### Supplied material
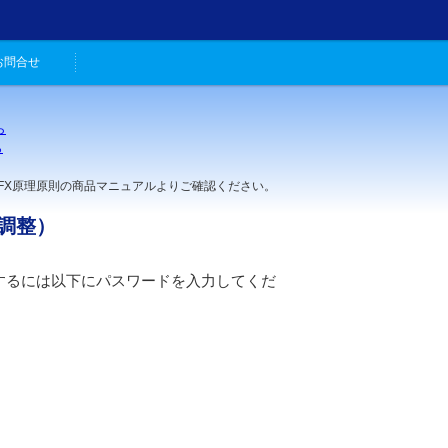
お問合せ
ら
ら
。
理原則の商品マニュアルよりご確認ください。
調整）
するには以下にパスワードを入力してくだ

### Directions
Exactly the lines from the one holding "理原則の商品マニュアルよりご確認ください。" through the end of the data are to be repeated, with both ends included.

### Answer section
理原則の商品マニュアルよりご確認ください。
調整）
するには以下にパスワードを入力してくだ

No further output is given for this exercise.